3. The phenolic resin foam according to the above item 1 or 2, wherein The blowing agent is a low-boiling hydrocarbon containing 0.2 to 50% by weight, based on the blowing agent, of a high-boiling aliphatic hydrocarbon or a high-boiling alicyclic hydrocarbon or a mixture thereof. The phenolic resin foam according to the above 1, 2, or 3.

Hereinafter, the present invention will be described in detail. The phenolic resin foam of the present invention needs to have a closed cell rate of 80% or more. It is more preferably at least 85%, further preferably at least 90%. When the closed cell ratio is less than 80%, the foaming agent of the phenolic resin foam is replaced with air, and not only the heat insulation performance may be significantly reduced with time, but also the surface brittleness of the foam may increase to make it practically usable. There is a concern that performance will not be satisfied.

The average cell diameter of the phenolic resin foam in the present invention is from 10 μm to 400 μm, more preferably from 20 μm to 200 μm. When the average cell diameter is less than 10 μm, there is a limit to the thickness of the cell wall, so that the foam density inevitably increases, and as a result, the heat transfer ratio of the resin portion in the foam increases, and the heat insulation of the phenol resin foam increases. Performance may be insufficient. On the other hand, when the cell diameter exceeds 400 μm, heat conduction by radiation increases, and the heat insulating performance of the foam decreases.

The phenolic resin foam of the present invention uses a low-boiling hydrocarbon as a blowing agent. That is, as the blowing agent, a cyclic or chain alkane, alkene, or alkyne having 3 to 7 carbon atoms can be preferably used. Further, from the viewpoints of chemical stability and thermal conductivity, an alkane or cycloalkane having 4 to 6 carbon atoms is more preferable. In particular,
Normal butane, isobutane, normal pentane, isopentane, cyclopentane, neopentane, normal hexane, isohexane, 2,2-dimethylbutane, 2,
Examples thereof include 3-dimethylbutane and cyclohexane. Among them, butanes such as normal butane and isobutane, and pentanes such as normal pentane, isopentane, cyclopentane and neopentane are particularly suitable for the present invention.
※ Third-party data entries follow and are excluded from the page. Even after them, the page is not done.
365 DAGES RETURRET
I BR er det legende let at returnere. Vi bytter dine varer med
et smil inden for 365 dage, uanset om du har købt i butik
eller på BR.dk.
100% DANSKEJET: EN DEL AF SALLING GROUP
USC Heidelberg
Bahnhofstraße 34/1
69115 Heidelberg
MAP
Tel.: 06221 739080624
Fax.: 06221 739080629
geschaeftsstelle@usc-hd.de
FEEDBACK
In the present invention, two or more of these hydrocarbons can be used in combination. Examples of mixing include normal pentane and normal butane, isobutane and isopentane, normal butane and isopentane, isobutane and normal pentane, cyclopentane and normal butane,
There is a mixture of cyclopentane and isobutane. Further, a low-boiling substance such as nitrogen, helium, argon, or air can be used as a foaming core dissolved in a foaming agent. The amount of the foaming agent used in the present invention may be appropriately determined depending on the desired density of the foam, foaming conditions, and the like, but is usually preferably 2 to 40 parts by weight based on 100 parts by weight of the resin. Preferably it is 3 to 20 parts by weight.
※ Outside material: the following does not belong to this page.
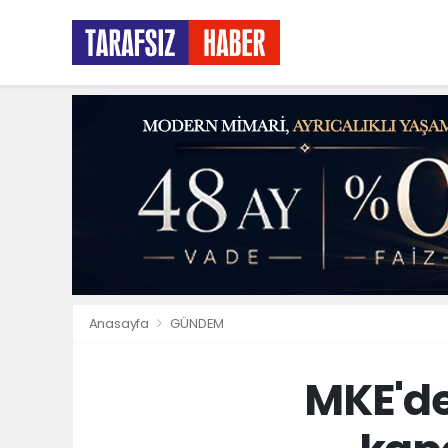
Anasayfa
GÜNDEM
MKE'de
In the present invention, the high-boiling aliphatic hydrocarbon or the high-boiling alicyclic hydrocarbon or a mixture thereof is
It is preferable that the normal boiling point at one atmosphere is 150 ° C. or higher and the hydrocarbon is mainly an alkane structure or a cycloalkane structure, specifically, solid paraffin, liquid paraffin, mineral spirit, low molecular weight polyethylene, Examples include low molecular weight polypropylene.
Solid paraffin is also called paraffin wax and has 1 carbon atom.
It is distributed in the range of 6 to 60 and mainly consists of normal paraffin, but many contain isoparaffin and naphthene,
Usually, the melting point changes from 35 ° C. to about 80 ° C. Liquid paraffin is a hydrocarbon oil whose pour point is usually -20 ° C or higher and a relatively light lubricating oil fraction, for example, a spindle oil fraction, is highly refined by washing with sulfuric acid. Ingredients. Mineral spirit is also called petroleum spirit and is defined in Japanese Industrial Standard K2201 (Industrial Gasoline Standard) No. 4.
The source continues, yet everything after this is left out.